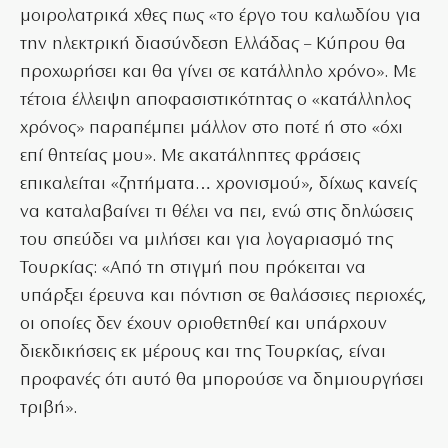
μοιρολατρικά χθες πως «το έργο του καλωδίου για
την ηλεκτρική διασύνδεση Ελλάδας – Κύπρου θα
προχωρήσει και θα γίνει σε κατάλληλο χρόνο». Με
τέτοια έλλειψη αποφασιστικότητας ο «κατάλληλος
χρόνος» παραπέμπει μάλλον στο ποτέ ή στο «όχι
επί θητείας μου». Με ακατάληπτες φράσεις
επικαλείται «ζητήματα… χρονισμού», δίχως κανείς
να καταλαβαίνει τι θέλει να πει, ενώ στις δηλώσεις
του σπεύδει να μιλήσει και για λογαριασμό της
Τουρκίας: «Από τη στιγμή που πρόκειται να
υπάρξει έρευνα και πόντιση σε θαλάσσιες περιοχές,
οι οποίες δεν έχουν οριοθετηθεί και υπάρχουν
διεκδικήσεις εκ μέρους και της Τουρκίας, είναι
προφανές ότι αυτό θα μπορούσε να δημιουργήσει
τριβή».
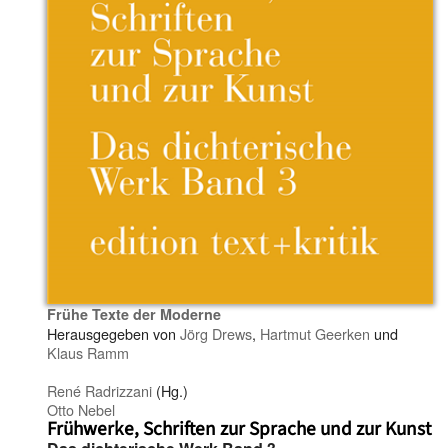
Frühe Texte der Moderne
Herausgegeben von
Jörg Drews
,
Hartmut Geerken
und
Klaus Ramm
René Radrizzani
(Hg.)
Otto Nebel
Frühwerke, Schriften zur Sprache und zur Kunst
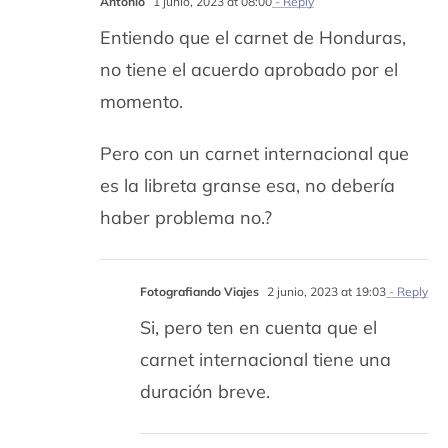
Antonio
1 junio, 2023 at 08:00
- Reply
Entiendo que el carnet de Honduras,
no tiene el acuerdo aprobado por el
momento.
Pero con un carnet internacional que
es la libreta granse esa, no debería
haber problema no.?
Fotografiando Viajes
2 junio, 2023 at 19:03
- Reply
Si, pero ten en cuenta que el
carnet internacional tiene una
duración breve.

• _WORK REQUEST_:
Exactly repeat the material from its first line through the line with "του σπεύδει να μιλήσει και για λογαριασμό της", including both, and leave the pictures and everything else out.

• _SOLUTION_:
μοιρολατρικά χθες πως «το έργο του καλωδίου για
την ηλεκτρική διασύνδεση Ελλάδας – Κύπρου θα
προχωρήσει και θα γίνει σε κατάλληλο χρόνο». Με
τέτοια έλλειψη αποφασιστικότητας ο «κατάλληλος
χρόνος» παραπέμπει μάλλον στο ποτέ ή στο «όχι
επί θητείας μου». Με ακατάληπτες φράσεις
επικαλείται «ζητήματα… χρονισμού», δίχως κανείς
να καταλαβαίνει τι θέλει να πει, ενώ στις δηλώσεις
του σπεύδει να μιλήσει και για λογαριασμό της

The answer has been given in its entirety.